■ PROBLEM REQUIREMENTS ■
Verbatim transcription with images omitted: return the entries below in full.

■ INFORMATION SUPPLIED ■

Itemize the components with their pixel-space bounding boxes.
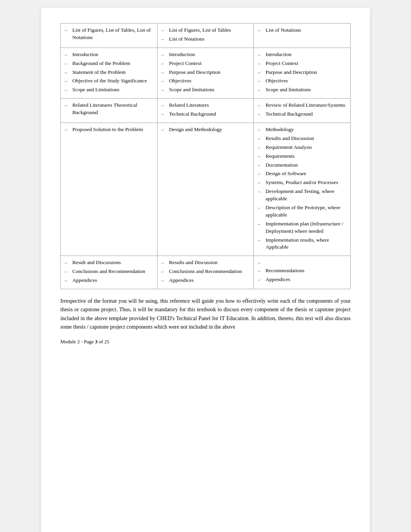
item-text: Background of the Problem <box>72 60 153 67</box>
table-row: – Proposed Solution to the Problem – Des… <box>61 123 351 256</box>
item-text: Scope and limitations <box>265 86 346 94</box>
page-footer: Module 2 - Page 3 of 25 <box>60 339 351 345</box>
dash-icon: – <box>258 102 264 108</box>
dash-icon: – <box>258 276 264 283</box>
item-text: Objectives <box>169 77 250 85</box>
dash-icon: – <box>161 87 168 93</box>
cell-r4-c1: – Proposed Solution to the Problem <box>61 123 158 256</box>
cell-r3-c2: – Related Literatures – Technical Backgr… <box>157 99 254 123</box>
item-text: Technical Background <box>265 111 346 118</box>
dash-icon: – <box>258 111 264 117</box>
dash-icon: – <box>161 277 168 283</box>
dash-icon: – <box>161 126 168 133</box>
table-row: – Result and Discussions – Conclusions a… <box>61 256 351 289</box>
dash-icon: – <box>258 78 264 84</box>
item-text: Documentation <box>265 162 346 169</box>
item-text: Conclusions and Recommendation <box>169 268 250 275</box>
item-text: Statement of the Problem <box>72 69 153 76</box>
cell-r4-c2: – Design and Methodology <box>157 123 254 256</box>
item-text: Requirement Analysis <box>265 144 346 151</box>
item-text: Proposed Solution to the Problem <box>72 126 153 133</box>
item-text: Design and Methodology <box>169 126 250 133</box>
dash-icon: – <box>258 171 264 177</box>
footer-prefix: Module 2 - Page <box>60 339 95 344</box>
item-text: List of Notations <box>265 27 346 34</box>
dash-icon: – <box>65 102 71 108</box>
dash-icon: – <box>65 69 71 75</box>
item-text: Project Context <box>265 60 346 67</box>
dash-icon: – <box>258 27 264 33</box>
dash-icon: – <box>65 126 71 133</box>
cell-r3-c1: – Related Literatures Theoretical Backgr… <box>61 99 158 123</box>
dash-icon: – <box>65 51 71 58</box>
dash-icon: – <box>258 162 264 168</box>
table-row: – Introduction – Background of the Probl… <box>61 48 351 98</box>
dash-icon: – <box>258 221 264 227</box>
item-text: Results and Discussion <box>169 259 250 266</box>
cell-r2-c2: – Introduction – Project Context – Purpo… <box>157 48 254 98</box>
item-text: List of Figures, List of Tables, List of… <box>72 27 153 41</box>
footer-separator: of <box>98 339 104 344</box>
dash-icon: – <box>65 60 71 66</box>
item-text: List of Notations <box>169 36 250 43</box>
item-text: Methodology <box>265 126 346 133</box>
cell-r5-c1: – Result and Discussions – Conclusions a… <box>61 256 158 289</box>
dash-icon: – <box>161 27 168 33</box>
dash-icon: – <box>65 268 71 275</box>
total-pages: 25 <box>104 339 109 344</box>
table-row: – List of Figures, List of Tables, List … <box>61 24 351 48</box>
item-text: Purpose and Description <box>265 69 346 76</box>
item-text: Implementation plan (Infrastructure / De… <box>265 220 346 235</box>
cell-r1-c2: – List of Figures, List of Tables – List… <box>157 24 254 48</box>
item-text: Related Literatures <box>169 102 250 109</box>
dash-icon: – <box>258 87 264 93</box>
item-text: Introduction <box>265 51 346 58</box>
prose-paragraph: Irrespective of the format you will be u… <box>60 297 351 332</box>
dash-icon: – <box>258 237 264 243</box>
prose-text: Irrespective of the format you will be u… <box>60 298 351 330</box>
item-text: Scope and limitations <box>169 86 250 94</box>
dash-icon: – <box>161 259 168 266</box>
cell-r1-c3: – List of Notations <box>254 24 351 48</box>
dash-icon: – <box>258 126 264 133</box>
item-text: Introduction <box>169 51 250 58</box>
item-text: Conclusions and Recommendation <box>72 268 153 275</box>
item-text: List of Figures, List of Tables <box>169 27 250 34</box>
item-text: Appendices <box>265 276 346 283</box>
cell-r5-c3: – – Recommendations – Appendices <box>254 256 351 289</box>
dash-icon: – <box>258 51 264 58</box>
cell-r1-c1: – List of Figures, List of Tables, List … <box>61 24 158 48</box>
dash-icon: – <box>161 268 168 275</box>
cell-r2-c3: – Introduction – Project Context – Purpo… <box>254 48 351 98</box>
dash-icon: – <box>258 153 264 159</box>
dash-icon: – <box>258 188 264 194</box>
item-text: Scope and Limitations <box>72 86 153 94</box>
item-text: Design of Software <box>265 170 346 177</box>
item-text: Objectives <box>265 77 346 85</box>
page: – List of Figures, List of Tables, List … <box>41 8 370 532</box>
dash-icon: – <box>161 60 168 66</box>
item-text: Purpose and Description <box>169 69 250 76</box>
item-text: Related Literatures Theoretical Backgrou… <box>72 102 153 116</box>
dash-icon: – <box>161 111 168 117</box>
table-row: – Related Literatures Theoretical Backgr… <box>61 99 351 123</box>
dash-icon: – <box>161 69 168 75</box>
dash-icon: – <box>258 259 264 266</box>
dash-icon: – <box>258 144 264 150</box>
item-text: Recommendations <box>265 267 346 275</box>
dash-icon: – <box>161 51 168 58</box>
item-text: Appendices <box>72 277 153 284</box>
dash-icon: – <box>65 78 71 84</box>
cell-r3-c3: – Review of Related Literature/Systems –… <box>254 99 351 123</box>
item-text: Review of Related Literature/Systems <box>265 102 346 109</box>
dash-icon: – <box>161 36 168 42</box>
item-text: Project Context <box>169 60 250 67</box>
dash-icon: – <box>65 277 71 283</box>
cell-r2-c1: – Introduction – Background of the Probl… <box>61 48 158 98</box>
item-text: Requirements <box>265 153 346 160</box>
item-text: Result and Discussions <box>72 259 153 266</box>
item-text: Systems, Product and/or Processes <box>265 179 346 186</box>
dash-icon: – <box>65 87 71 93</box>
item-text: Development and Testing, where applicabl… <box>265 188 346 203</box>
cell-r4-c3: – Methodology – Results and Discussion –… <box>254 123 351 256</box>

■ ANSWER BOX ■
Itemize the components with their pixel-space bounding boxes.
item-text: Background of the Problem <box>72 60 153 67</box>
table-row: – Proposed Solution to the Problem – Des… <box>61 123 351 256</box>
item-text: Scope and limitations <box>265 86 346 94</box>
page-footer: Module 2 - Page 3 of 25 <box>60 339 351 345</box>
dash-icon: – <box>258 102 264 108</box>
dash-icon: – <box>258 276 264 283</box>
item-text: Objectives <box>169 77 250 85</box>
dash-icon: – <box>161 87 168 93</box>
cell-r4-c1: – Proposed Solution to the Problem <box>61 123 158 256</box>
cell-r3-c2: – Related Literatures – Technical Backgr… <box>157 99 254 123</box>
item-text: Technical Background <box>265 111 346 118</box>
dash-icon: – <box>258 111 264 117</box>
dash-icon: – <box>161 277 168 283</box>
dash-icon: – <box>161 126 168 133</box>
table-row: – Result and Discussions – Conclusions a… <box>61 256 351 289</box>
dash-icon: – <box>258 78 264 84</box>
item-text: Documentation <box>265 162 346 169</box>
item-text: Conclusions and Recommendation <box>169 268 250 275</box>
item-text: Statement of the Problem <box>72 69 153 76</box>
cell-r4-c2: – Design and Methodology <box>157 123 254 256</box>
item-text: Requirement Analysis <box>265 144 346 151</box>
item-text: Proposed Solution to the Problem <box>72 126 153 133</box>
item-text: Design and Methodology <box>169 126 250 133</box>
dash-icon: – <box>258 171 264 177</box>
footer-prefix: Module 2 - Page <box>60 339 95 344</box>
item-text: List of Notations <box>265 27 346 34</box>
dash-icon: – <box>65 102 71 108</box>
dash-icon: – <box>65 69 71 75</box>
item-text: Project Context <box>265 60 346 67</box>
dash-icon: – <box>258 27 264 33</box>
dash-icon: – <box>65 126 71 133</box>
cell-r3-c1: – Related Literatures Theoretical Backgr… <box>61 99 158 123</box>
dash-icon: – <box>65 51 71 58</box>
dash-icon: – <box>258 162 264 168</box>
table-row: – Introduction – Background of the Probl… <box>61 48 351 98</box>
dash-icon: – <box>258 221 264 227</box>
item-text: Results and Discussion <box>169 259 250 266</box>
cell-r2-c2: – Introduction – Project Context – Purpo… <box>157 48 254 98</box>
item-text: List of Figures, List of Tables, List of… <box>72 27 153 41</box>
footer-separator: of <box>98 339 104 344</box>
dash-icon: – <box>65 60 71 66</box>
item-text: List of Notations <box>169 36 250 43</box>
item-text: Methodology <box>265 126 346 133</box>
cell-r5-c1: – Result and Discussions – Conclusions a… <box>61 256 158 289</box>
dash-icon: – <box>161 27 168 33</box>
dash-icon: – <box>65 268 71 275</box>
total-pages: 25 <box>104 339 109 344</box>
table-row: – List of Figures, List of Tables, List … <box>61 24 351 48</box>
item-text: Purpose and Description <box>265 69 346 76</box>
item-text: Implementation plan (Infrastructure / De… <box>265 220 346 235</box>
cell-r1-c2: – List of Figures, List of Tables – List… <box>157 24 254 48</box>
item-text: Related Literatures <box>169 102 250 109</box>
dash-icon: – <box>258 87 264 93</box>
item-text: Introduction <box>265 51 346 58</box>
prose-paragraph: Irrespective of the format you will be u… <box>60 297 351 332</box>
dash-icon: – <box>258 237 264 243</box>
prose-text: Irrespective of the format you will be u… <box>60 298 351 330</box>
item-text: Scope and limitations <box>169 86 250 94</box>
dash-icon: – <box>161 259 168 266</box>
cell-r1-c3: – List of Notations <box>254 24 351 48</box>
dash-icon: – <box>258 126 264 133</box>
item-text: Introduction <box>169 51 250 58</box>
item-text: Conclusions and Recommendation <box>72 268 153 275</box>
item-text: List of Figures, List of Tables <box>169 27 250 34</box>
item-text: Appendices <box>265 276 346 283</box>
cell-r5-c3: – – Recommendations – Appendices <box>254 256 351 289</box>
dash-icon: – <box>258 51 264 58</box>
cell-r1-c1: – List of Figures, List of Tables, List … <box>61 24 158 48</box>
dash-icon: – <box>161 268 168 275</box>
cell-r2-c3: – Introduction – Project Context – Purpo… <box>254 48 351 98</box>
dash-icon: – <box>258 153 264 159</box>
dash-icon: – <box>258 188 264 194</box>
item-text: Scope and Limitations <box>72 86 153 94</box>
item-text: Design of Software <box>265 170 346 177</box>
item-text: Objectives <box>265 77 346 85</box>
page: – List of Figures, List of Tables, List … <box>41 8 370 532</box>
dash-icon: – <box>161 60 168 66</box>
item-text: Purpose and Description <box>169 69 250 76</box>
item-text: Related Literatures Theoretical Backgrou… <box>72 102 153 116</box>
dash-icon: – <box>161 111 168 117</box>
table-row: – Related Literatures Theoretical Backgr… <box>61 99 351 123</box>
dash-icon: – <box>161 69 168 75</box>
dash-icon: – <box>258 259 264 266</box>
dash-icon: – <box>258 144 264 150</box>
item-text: Recommendations <box>265 267 346 275</box>
dash-icon: – <box>161 51 168 58</box>
item-text: Appendices <box>72 277 153 284</box>
dash-icon: – <box>65 78 71 84</box>
cell-r3-c3: – Review of Related Literature/Systems –… <box>254 99 351 123</box>
item-text: Review of Related Literature/Systems <box>265 102 346 109</box>
dash-icon: – <box>161 36 168 42</box>
item-text: Project Context <box>169 60 250 67</box>
dash-icon: – <box>65 277 71 283</box>
cell-r2-c1: – Introduction – Background of the Probl… <box>61 48 158 98</box>
item-text: Requirements <box>265 153 346 160</box>
item-text: Result and Discussions <box>72 259 153 266</box>
item-text: Systems, Product and/or Processes <box>265 179 346 186</box>
dash-icon: – <box>65 87 71 93</box>
item-text: Development and Testing, where applicabl… <box>265 188 346 203</box>
cell-r4-c3: – Methodology – Results and Discussion –… <box>254 123 351 256</box>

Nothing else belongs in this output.